Rosa and Nick were married. They lived together. They were divorced. Romance was still in the air. The affinity could not be forgotten. Rosa and Nick became lovers. She was the proprietor of a place that had the reputation of being a "sporting house." Nick ostensibly followed the calling of a bolita peddler and gambler, although he lived in a room adjoining the room of Rosa. Perhaps, they did swear to be true to each other, true as the stars above, but all was not well. Rosa said Nick did her wrong. She did not become desperate or take matters into her own hands. She filed a suit for separate maintenance upon the basis of a common law marriage, alleging that Nick had been guilty of adultery with divers women — the places were not mentioned — and guilty of habitual intemperance. Nick retained *Page 468 counsel, who filed an answer denying the marriage relationship. While the suit was still pending Rosa died. Nick, alleging that he was the surviving husband and sole heir of Rosa, procured Letters of Administration naming him as Administrator of her estate, valued at $2,500.00. The sisters and a brother of Rosa filed a petition for revocation of the Letters of Administration, alleging that Nick was not the husband of Rosa at the time of her death. Upon the trial in the County Judge's Court, the court admitted in evidence, over the objection of Nick, his answer filed in the separate maintenance suit. The County Judge found the issues of fact in favor of the petitioners, and revoked the Letters of Administration issued to Nick. Upon appeal the judgment was affirmed by the Circuit Court. Nick now further appeals to this Court.
Only two questions are presented, first — a question of law as to whether under the 1931 Chancery Act, an answer denying the marriage relationship is admissible against the interest of the answering defendant in another cause, wherein he seeks to assert the existence of the marriage relationship; and, second — a question of fact — was Nick the husband of Rosa when she died?

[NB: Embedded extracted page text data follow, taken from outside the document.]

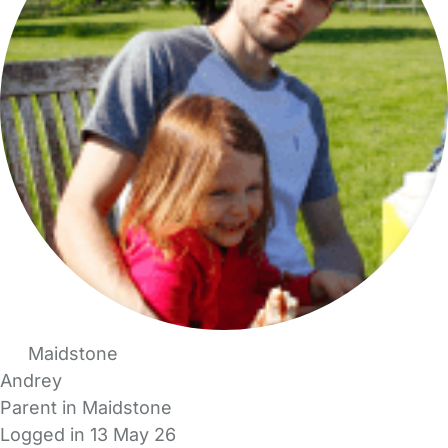
Maidstone
Andrey
Parent in Maidstone
Logged in 13 May 26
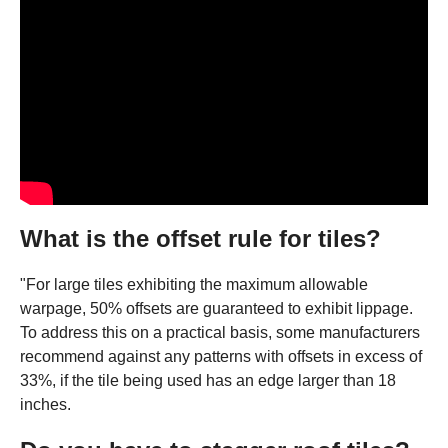
What is the offset rule for tiles?
"For large tiles exhibiting the maximum allowable
warpage, 50% offsets are guaranteed to exhibit lippage.
To address this on a practical basis, some manufacturers
recommend against any patterns with offsets in excess of
33%, if the tile being used has an edge larger than 18
inches.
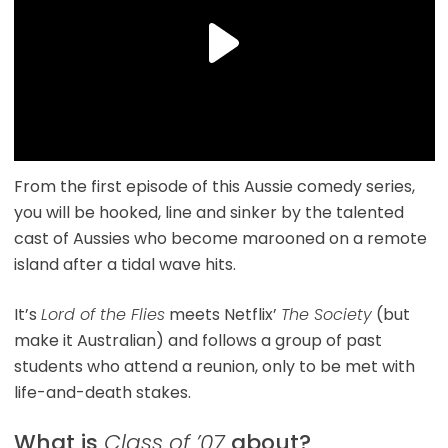
From the first episode of this Aussie comedy series,
you will be hooked, line and sinker by the talented
cast of Aussies who become marooned on a remote
island after a tidal wave hits.
It’s
Lord of the Flies
meets Netflix’
The Society
(but
make it Australian) and follows a group of past
students who attend a reunion, only to be met with
life-and-death stakes.
What is
Class of ’07
about?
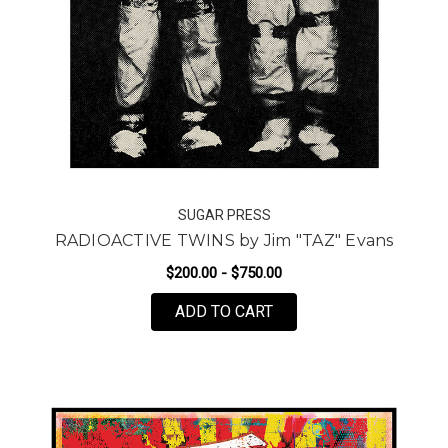
SUGAR PRESS
RADIOACTIVE TWINS by Jim "TAZ" Evans
$200.00 - $750.00
FOR RADIOACTIVE TWIN
ADD TO CART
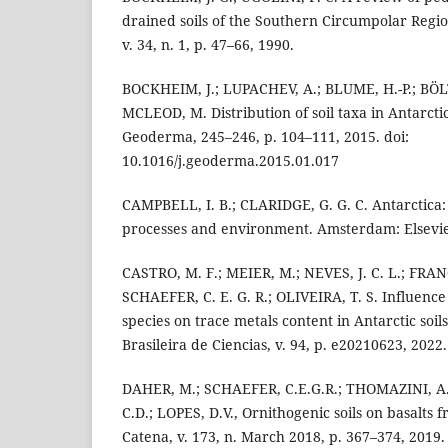
drained soils of the Southern Circumpolar Regi
v. 34, n. 1, p. 47–66, 1990.
BOCKHEIM, J.; LUPACHEV, A.; BLUME, H.-P.; BÖLT
MCLEOD, M. Distribution of soil taxa in Antarctic
Geoderma, 245–246, p. 104–111, 2015. doi:
10.1016/j.geoderma.2015.01.017
CAMPBELL, I. B.; CLARIDGE, G. G. C. Antarctica:
processes and environment. Amsterdam: Elsevie
CASTRO, M. F.; MEIER, M.; NEVES, J. C. L.; FRA
SCHAEFER, C. E. G. R.; OLIVEIRA, T. S. Influence
species on trace metals content in Antarctic soi
Brasileira de Ciencias, v. 94, p. e20210623, 2022.
DAHER, M.; SCHAEFER, C.E.G.R.; THOMAZINI, A.
C.D.; LOPES, D.V., Ornithogenic soils on basalts 
Catena, v. 173, n. March 2018, p. 367–374, 2019.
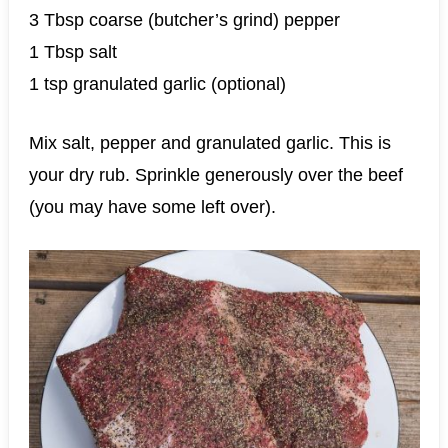
3 Tbsp coarse (butcher’s grind) pepper
1 Tbsp salt
1 tsp granulated garlic (optional)
Mix salt, pepper and granulated garlic. This is
your dry rub. Sprinkle generously over the beef
(you may have some left over).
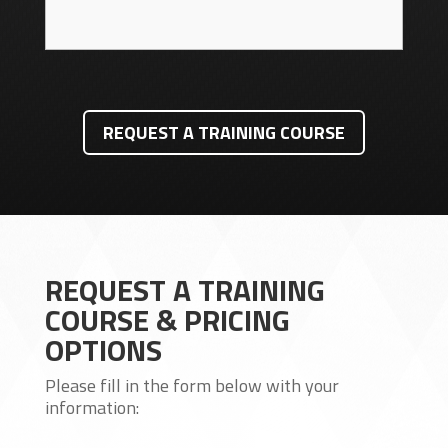
REQUEST A TRAINING COURSE
REQUEST A TRAINING
COURSE & PRICING
OPTIONS
Please fill in the form below with your
information:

Section 7 of the 1931 Chancery Act sustains the ruling of the trial judge in admitting the answer in evidence. The answer implies that it was prepared upon instructions from Nick to his counsel. There is nothing to indicate any fraud, or any other valid reason, why the answer should not be admissible in evidence — not as an absolute estoppel, but as proof against Nick. See Younglove v. Knox, 44 Fla. 743, 33 So. 427, and Booth v. Lenox,45 Fla. 191, 34 So. 566.
On the question of fact, the evidence is ample to support the judgment of the trial court. Particularly is this so when it has been affirmed by the Circuit Court. The evidence *Page 469 wholly fails to show the mutual consent essential to establish a common law marriage. It does not appear that there was any agreement to become husband and wife immediately from the time when mutual consent was given. Neither cohabitation and repute nor circumstances, whose sole function is to show mutual consent of the parties, establishes a common law marriage of itself. There must be words of present assent per verba de praesenti. Marsicano v. Marsicano, 79 Fla. 278, 84 So. 156. Chaves v. Chaves, 79 Fla. 602, 84 So. 672; Garcia v. Exchange National Bank, Tampa, 123 Fla. 726, 167 So. 518.
This is just another suit where no useful purpose whatsoever would be served in endeavoring to restate all the evidence. While the tale is sordid, the motive of Nick is obvious. His persistence is difficult to understand in the light of this record. The appeal is as destitute of merit, as Nick is devoid of conscience.
Affirmed.
ELLIS, C.J., and TERRELL, BROWN, BUFORD and CHAPMAN, J.J., concur.
WHITFIELD, J., absent because of illness.